A story in the sediment: Emperor Yu's "Great Flood" may have been real

by Kate S. Zalzal
Wednesday, December 7, 2016

Fourteen skeletons of victims killed by an earthquake in Qinghai Province, China, some 4,000 years ago. The earthquake may also have triggered a landslide that blocked the Yellow River, eventually leading to a catastrophic outburst flood. Credit: Cai Linhai.

Ancient Chinese texts re-count the story of a great flood on the Yellow River some 4,000 years ago and Emperor Yu’s heroic efforts to dredge and redirect floodwaters, thereby taming the prolonged and catastrophic floodwaters and setting the stage for the agricultural boom that followed. His success is said to have proved a divine mandate for establishing the Xia dynasty, the first in China’s history. But in the absence of geological evidence for such a flood, scholars have long disagreed as to the veracity of the story.

In a new study, scientists from China and the U.S. present evidence that a catastrophic outburst flood did indeed occur in the early second millennium B.C. along the Yellow River in Qinghai Province.

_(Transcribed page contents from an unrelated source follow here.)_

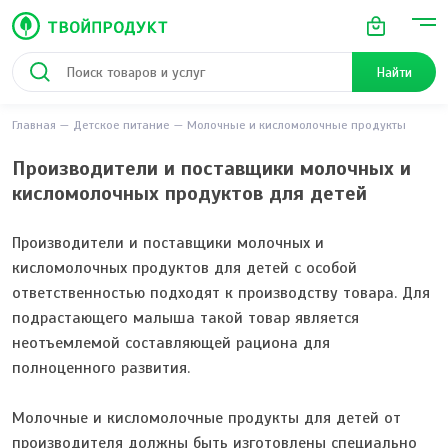
Найти
Главная
Детское питание
Молочные и кисломолочные продукты
Производители и поставщики молочных и
кисломолочных продуктов для детей
Производители и поставщики молочных и
кисломолочных продуктов для детей с особой
ответственностью подходят к производству товара. Для
подрастающего малыша такой товар является
неотъемлемой составляющей рациона для
полноценного развития.
Молочные и кисломолочные продукты для детей от
производителя должны быть изготовлены специально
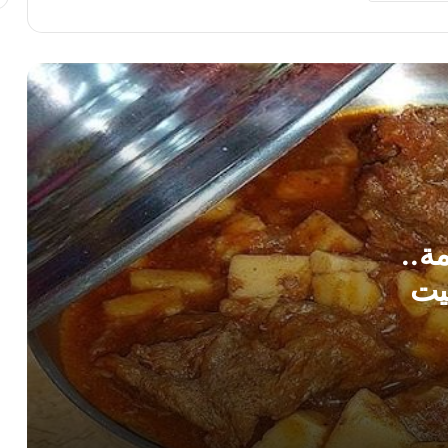
طريقة عمل الفريك باللحمة.. أكلة صعيدية
شهية بطعم البيت المصري
طريقة عمل اللحمة الضاني بالخلطة
الصعيدية.. وصفة مصرية شهية بطعم أصيل
طريقة عمل الحمام المحشي بالأرز.. أكلة
مصرية شهية للمناسبات والعزومات
ة..
يت
طريقة عمل الملوحة الصعيدية.. وصفة
السمك المملح بطعم مصري أصيل
طريقة عمل العيش الشمسي الصعيدي..
وصفة مصرية تقليدية بطعم مميز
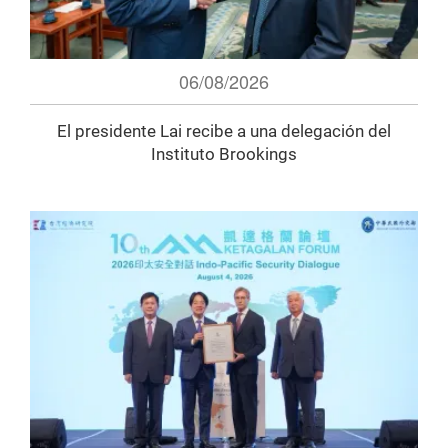
06/08/2026
El presidente Lai recibe a una delegación del
Instituto Brookings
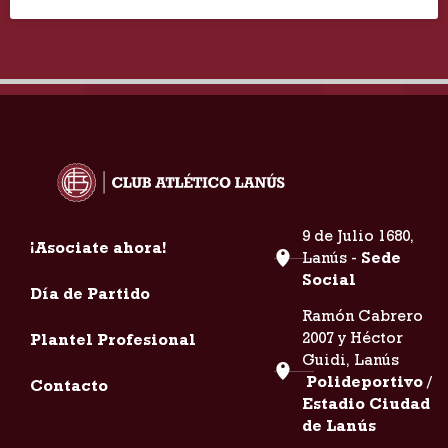
9 de Julio 1680,
¡Asociate ahora!
Lanús -
Sede
Social
Día de Partido
Ramón Cabrero
2007 y Héctor
Plantel Profesional
Guidi, Lanús
Polideportivo /
Contacto
Estadio Ciudad
de Lanús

Qinglong Wu, a geologist at Peking University in Beijing and lead author of the new paper in Science, and his colleagues found the remains of a landslide, likely triggered by an earthquake, that dammed the Yellow River, as well as lake-bottom and outburst-flood sediments.

Wu and his team mapped the deposits; they estimated that peak flow during the flood was more than 500 times above average and that the outburst flood could have easily travelled more than 2,000 kilometers downstream. Radiocarbon dating of the deposits, along with dated archaeological artifacts downstream, including human remains, puts the flood at about 1920 B.C.

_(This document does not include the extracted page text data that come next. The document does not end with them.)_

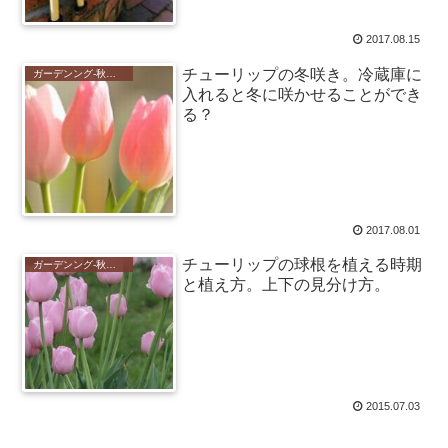
2017.08.15
チューリップの冬咲き。冷蔵庫に
ガーデンング-秋植えの花-
入れると冬に咲かせることができ
る？
2017.08.01
チューリップの球根を植える時期
ガーデンング-秋植えの花-
と植え方。上下の見分け方。
2015.07.03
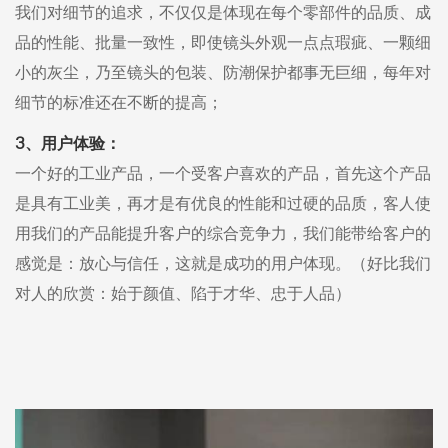
我们对细节的追求，不仅仅是体现在每个零部件的品质、成
品的性能、批量一致性，即使镜头外观一点点瑕疵、一颗细
小的灰尘，乃至镜头的包装、防潮保护都事无巨细，每年对
细节的标准还在不断的提高；
3、用户体验：
一个好的工业产品，一个受客户喜欢的产品，首先这个产品
是具有工业美，再才是有优良的性能和过硬的品质，客人使
用我们的产品能提升客户的综合竞争力，我们能带给客户的
感觉是：放心与信任，这就是成功的用户体现。（好比我们
对人的欣赏：始于颜值、陷于才华、忠于人品）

If this outburst flood is the basis of Yu’s Great Flood, it places the beginning of the Xia dynasty at about 1900 B.C., several centuries later than traditionally thought and more in line with other archaeological data. This date coincides with the major sociopolitical transition from the Neolithic Age to the Bronze Age in the region as well. Wu and his co-authors write that these major natural and sociopolitical events “may not simply be coincidence but rather an illustration of a profound and complicated cultural response to an extreme natural disaster.”